● Task details: Without including any images, please transcribe all the lines below exactly.

● Data provided:
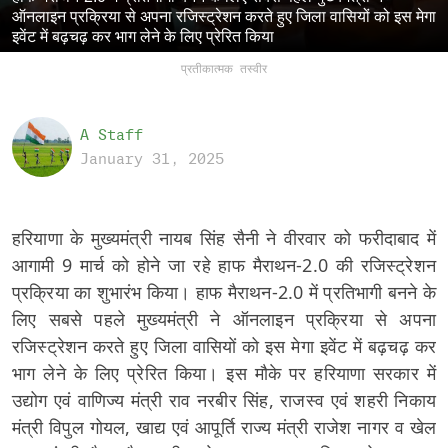
ऑनलाइन प्रक्रिया से अपना रजिस्ट्रेशन करते हुए जिला वासियों को इस मेगा
इवेंट में बढ़चढ़ कर भाग लेने के लिए प्रेरित किया
प्रतीकात्मक तस्वीर
A Staff
January 31, 2025
हरियाणा के मुख्यमंत्री नायब सिंह सैनी ने वीरवार को फरीदाबाद में
आगामी 9 मार्च को होने जा रहे हाफ मैराथन-2.0 की रजिस्ट्रेशन
प्रक्रिया का शुभारंभ किया। हाफ मैराथन-2.0 में प्रतिभागी बनने के
लिए सबसे पहले मुख्यमंत्री ने ऑनलाइन प्रक्रिया से अपना
रजिस्ट्रेशन करते हुए जिला वासियों को इस मेगा इवेंट में बढ़चढ़ कर
भाग लेने के लिए प्रेरित किया। इस मौके पर हरियाणा सरकार में
उद्योग एवं वाणिज्य मंत्री राव नरबीर सिंह, राजस्व एवं शहरी निकाय
मंत्री विपुल गोयल, खाद्य एवं आपूर्ति राज्य मंत्री राजेश नागर व खेल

● Response box:
ऑनलाइन प्रक्रिया से अपना रजिस्ट्रेशन करते हुए जिला वासियों को इस मेगा
इवेंट में बढ़चढ़ कर भाग लेने के लिए प्रेरित किया
प्रतीकात्मक तस्वीर
A Staff
January 31, 2025
हरियाणा के मुख्यमंत्री नायब सिंह सैनी ने वीरवार को फरीदाबाद में
आगामी 9 मार्च को होने जा रहे हाफ मैराथन-2.0 की रजिस्ट्रेशन
प्रक्रिया का शुभारंभ किया। हाफ मैराथन-2.0 में प्रतिभागी बनने के
लिए सबसे पहले मुख्यमंत्री ने ऑनलाइन प्रक्रिया से अपना
रजिस्ट्रेशन करते हुए जिला वासियों को इस मेगा इवेंट में बढ़चढ़ कर
भाग लेने के लिए प्रेरित किया। इस मौके पर हरियाणा सरकार में
उद्योग एवं वाणिज्य मंत्री राव नरबीर सिंह, राजस्व एवं शहरी निकाय
मंत्री विपुल गोयल, खाद्य एवं आपूर्ति राज्य मंत्री राजेश नागर व खेल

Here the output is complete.